Teheren set the baby down. It didn’t cry, its clear gray eyes far too intelligent for a human of its age and size. The scars on its cheek made it look sinister and dangerous. Oh, the child must definitely die.

“You might consider taking your dragon form,” Teheren said to the child as he began his own shift. “You are capable and it would be safer.”

He transformed from human to dragon effortlessly, completing the process at the same time as Aidan. Oh, he was intolerable, and she would not back down now. She clapped her wings above her back and shot fire at him. He stood broadside, screening the baby with his bulk, and was far enough away that that the fire did little more than heat the scales on his shoulder to a red glow. It should have been a stronger flame, brighter, hotter. It should have reached farther. She hesitated, uncertain, frightened for the first time that Teheren would be the victor in a battle.

“Are you certain you wish to do this now, while you are weakened from childbirth?” He spoke aloud, in the dragon speech she did not know. The insolence of this fueled her rage. Jaws open, she rushed at him, coming in low and fast, ready to tear at the softness of his underbelly. Maybe to reach beneath him and snatch the child, if she could reach her.

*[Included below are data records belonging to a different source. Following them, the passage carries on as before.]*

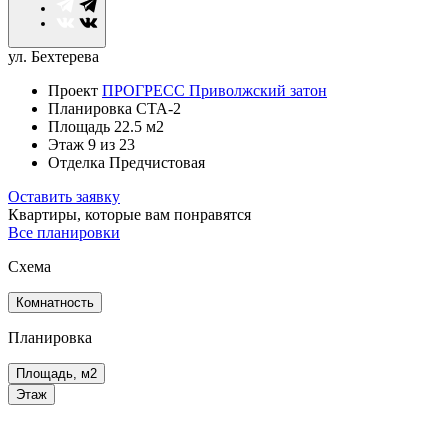
ул. Бехтерева
Проект
ПРОГРЕСС Приволжский затон
Планировка
СТА-2
Площадь
22.5 м2
Этаж
9
из 23
Отделка
Предчистовая
Оставить заявку
Квартиры, которые
вам понравятся
Все планировки
Схема
Комнатность
Планировка
Площадь, м2
Этаж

Teheren blocked her effortlessly with his shoulder. The solid blow grated against her teeth, sent pain slashing through her jaw and into her own neck. A gash opened where she had struck him, black blood welling up and running down his foreleg, but there was no serious damage. No vital hurt. It wouldn’t even be enough to slow him down.

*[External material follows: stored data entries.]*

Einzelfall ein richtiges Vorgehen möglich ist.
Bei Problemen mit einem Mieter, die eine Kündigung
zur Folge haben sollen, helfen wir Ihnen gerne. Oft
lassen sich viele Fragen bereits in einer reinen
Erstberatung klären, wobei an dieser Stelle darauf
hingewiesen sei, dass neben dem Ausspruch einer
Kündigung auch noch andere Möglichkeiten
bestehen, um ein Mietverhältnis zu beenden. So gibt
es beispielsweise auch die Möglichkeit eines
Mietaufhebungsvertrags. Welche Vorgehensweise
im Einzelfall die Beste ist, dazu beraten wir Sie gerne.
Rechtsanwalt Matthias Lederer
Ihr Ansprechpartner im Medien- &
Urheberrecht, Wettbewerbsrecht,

Aidan retreated, ready for the counterattack. But the red-gold dragon did not move.

“I will defend myself and the little one,” he said, still aloud. “But I will not willingly fight a weaker dragon. You might do well to pay attention to those.”

Tuned to Teheren, she had missed the approach of the others. Drawn by the smell of blood and the sound of battle, they congregated outside the mouth of the cave. Held off for a moment by the narrow entrance and the need to proceed one at a time, but not for long. They had been denied a meal when the old dragon was killed. The mood was not one that would be denied again.

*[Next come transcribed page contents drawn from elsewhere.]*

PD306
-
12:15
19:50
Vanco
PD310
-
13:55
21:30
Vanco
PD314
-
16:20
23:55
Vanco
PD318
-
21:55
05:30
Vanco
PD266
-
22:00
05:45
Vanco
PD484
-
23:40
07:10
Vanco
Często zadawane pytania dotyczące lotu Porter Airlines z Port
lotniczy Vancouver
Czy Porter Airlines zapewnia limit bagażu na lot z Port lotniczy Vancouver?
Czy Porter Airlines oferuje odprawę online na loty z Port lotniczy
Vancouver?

“We will be stronger as a united front,” Teheren suggested. “Shall we?”

It galled her that she could not respond to him in the ancient tongue, her dislike and annoyance growing into a festering hate.
It will take more than two of us to protect a bloodstained human child. I will not die in her defense.

“No need, I think.”

From under his belly emerged a black snout, and then a horned head, great golden eyes taking in every detail. The girl-child had shifted into a pure black dragon. Armored now with scales, able to run and fly, she would be not nearly so vulnerable. And the dragons were not yet hungry enough to kill and eat each other. A pure black dragon was special and rare. They had been willing to accept Aidan as Queen because of the color of her scales. And they would be hesitant to harm a young one of the royal color, no matter what.